Sebetulnya makin banyak politisi yang telah menjadi anggota DPRD lebih dari dua periode mengindikasikan gagalnya mekanisme organisasi internal partai. Dan makin nyaman politisi menjabat sebagai anggota DPR/DPRD, makin kontribusinya terhadap perubahan serta keberadaban politik ke depan berkurang atau bahkan minus.

Ini tentu PR yang cukup rumit untuk kita selesaikan. Megapa jabatan anggota DPR/DPRD harus dibatasi ? Sederhana saja, berkaca pada jabatan Presiden/Wakil Presiden maupun kepala daerah yang dibatasi maksimal 2 periode sebagai bagian dari pemberdayaan demokrasi dan memunculkan serta memberikan kesempatan pada pemimpin-pemimpin baru dengan tantangan-tantangan jaman yang baru dan berbeda, seharusnya hal tersebut juga diberlakukan bagi anggota DPR/DPRD.

Memang pembatasan bagi seseorang hanya menjabat sebagai anggota DPR/DPRD tidak serta merta membuat oligarkhi politik terurai dengan sendirinya. Namun paling tidak rakyat mempunyai harapan baru dengan adanya pemimpin-pemimpin baru yang tampil dengan membawa ide-ide segar dan paradigma baru yang relatif bersih dari kooptasi oligharki partai politik.

Apalagi sampai saat ini masih banyak politisi kita yang mempunyai dosa masa lalu, menjadi bagian atau diuntungkan dari rezim Orde Baru yang diktator dan korup. Kita perlu betul-betul memikirkan dan mendorong supaya partai politik tidak melulu menjadi bagian dari masalah melainkan menjadi bagian dari solusi bangsa.

Pada 2019 masyarakat Indonesia menghadapi pemilu serentak, memilih Presiden/Wakil Presiden, DPR/DPRD dan DPD. Saran saya bagi para pemilih untuk Presiden sudah tidak diragukan lagi  pilihan jatuh pada Sang Petahana. 

Sementara itu untuk wakil-wakil rakyat, coretlah wakil rakyat yang sudah mencalonkan diri lebih dari 2 periode dalam daftar calon yang akan anda pilih di bilik suara nanti baik DPR, DPRD Propinsi maupun DPRD Kota/Kabupaten. 

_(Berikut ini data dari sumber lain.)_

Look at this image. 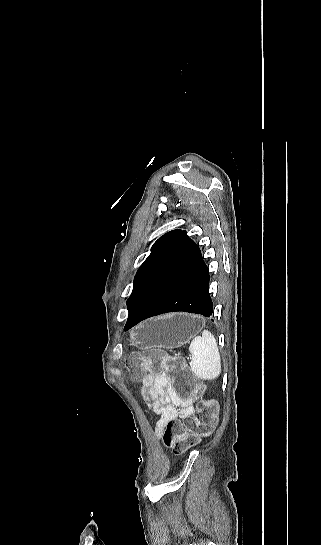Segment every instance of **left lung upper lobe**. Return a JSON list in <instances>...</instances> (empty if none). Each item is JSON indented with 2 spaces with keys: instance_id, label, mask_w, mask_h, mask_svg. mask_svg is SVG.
Masks as SVG:
<instances>
[{
  "instance_id": "5c2ea615",
  "label": "left lung upper lobe",
  "mask_w": 321,
  "mask_h": 545,
  "mask_svg": "<svg viewBox=\"0 0 321 545\" xmlns=\"http://www.w3.org/2000/svg\"><path fill=\"white\" fill-rule=\"evenodd\" d=\"M181 233V230L170 231L161 236L154 243L151 248V254L140 266L134 278L133 291L126 303L128 306V311L131 309L146 284L164 263Z\"/></svg>"
}]
</instances>
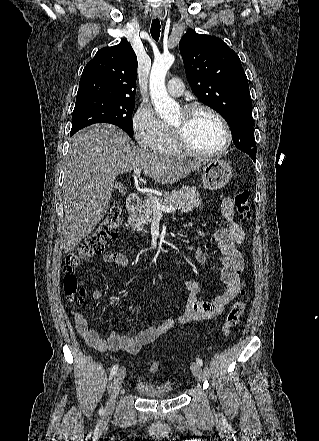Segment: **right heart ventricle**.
<instances>
[{
    "instance_id": "e07e8e85",
    "label": "right heart ventricle",
    "mask_w": 319,
    "mask_h": 441,
    "mask_svg": "<svg viewBox=\"0 0 319 441\" xmlns=\"http://www.w3.org/2000/svg\"><path fill=\"white\" fill-rule=\"evenodd\" d=\"M164 155H181L182 153L176 148L169 126L164 124V138L159 148L156 150Z\"/></svg>"
}]
</instances>
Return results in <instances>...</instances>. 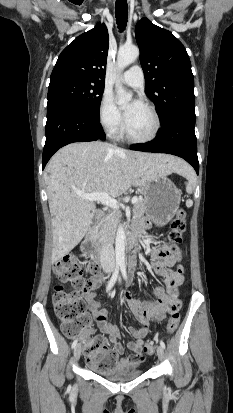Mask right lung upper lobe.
Segmentation results:
<instances>
[{"mask_svg":"<svg viewBox=\"0 0 233 413\" xmlns=\"http://www.w3.org/2000/svg\"><path fill=\"white\" fill-rule=\"evenodd\" d=\"M109 36L104 24L98 23L78 36L60 54L50 82L61 79H80L104 84Z\"/></svg>","mask_w":233,"mask_h":413,"instance_id":"1","label":"right lung upper lobe"}]
</instances>
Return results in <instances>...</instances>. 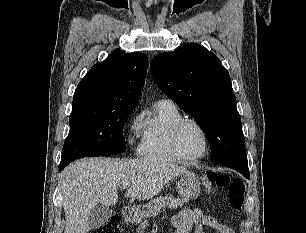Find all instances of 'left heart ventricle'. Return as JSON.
Listing matches in <instances>:
<instances>
[{"instance_id":"1","label":"left heart ventricle","mask_w":306,"mask_h":233,"mask_svg":"<svg viewBox=\"0 0 306 233\" xmlns=\"http://www.w3.org/2000/svg\"><path fill=\"white\" fill-rule=\"evenodd\" d=\"M179 147L187 157H197L204 151V138L193 124L185 125L179 135Z\"/></svg>"}]
</instances>
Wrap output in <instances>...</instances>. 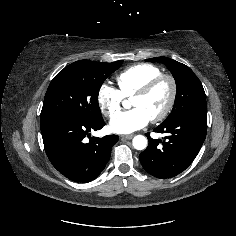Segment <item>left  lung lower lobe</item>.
I'll return each mask as SVG.
<instances>
[{
	"mask_svg": "<svg viewBox=\"0 0 236 236\" xmlns=\"http://www.w3.org/2000/svg\"><path fill=\"white\" fill-rule=\"evenodd\" d=\"M153 131L168 136L154 140L147 133L149 145L139 155L140 162L154 177H174L192 163L205 140L207 109L190 110L171 122L160 124Z\"/></svg>",
	"mask_w": 236,
	"mask_h": 236,
	"instance_id": "obj_1",
	"label": "left lung lower lobe"
}]
</instances>
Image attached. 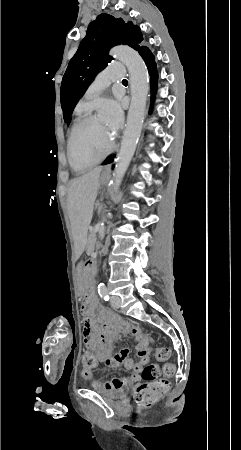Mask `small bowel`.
I'll return each instance as SVG.
<instances>
[{"label": "small bowel", "mask_w": 241, "mask_h": 450, "mask_svg": "<svg viewBox=\"0 0 241 450\" xmlns=\"http://www.w3.org/2000/svg\"><path fill=\"white\" fill-rule=\"evenodd\" d=\"M92 305V298H83L81 310L85 317L83 329L85 347H93V355L98 357L97 363H103L107 367L124 366L132 371V374L127 377H115L103 383L95 382L93 386L95 388L101 387L105 391H113L140 383L142 372L150 360V338L146 333V329L130 321H123L119 330H116L114 324H109L106 329L104 324H98L97 316H90L89 310ZM119 333L131 334L135 337L137 362L130 358L131 351L127 347L114 355L111 354ZM82 375L85 379L93 377L91 370L83 369Z\"/></svg>", "instance_id": "1"}]
</instances>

Saya katakan sekali lagi, keluarkan nama-nama mereka dari daftar calon yang akan anda pilih. Ini saatnya kita mendidik partai politik dan memberi kesempatan bagi yang muda, energik, membawa ide-ide perubahan untuk duduk di parlemen.

Setidaknya dengan bertindak demikian, anda berkontribusi untuk memperlemah oligharki partai politik. Anggur yang baru butuh kantung anggur yang baru sebab apabila menggunakan kantung anggurnya lama, ia akan koyak dan tumpahlah anggur baru itu.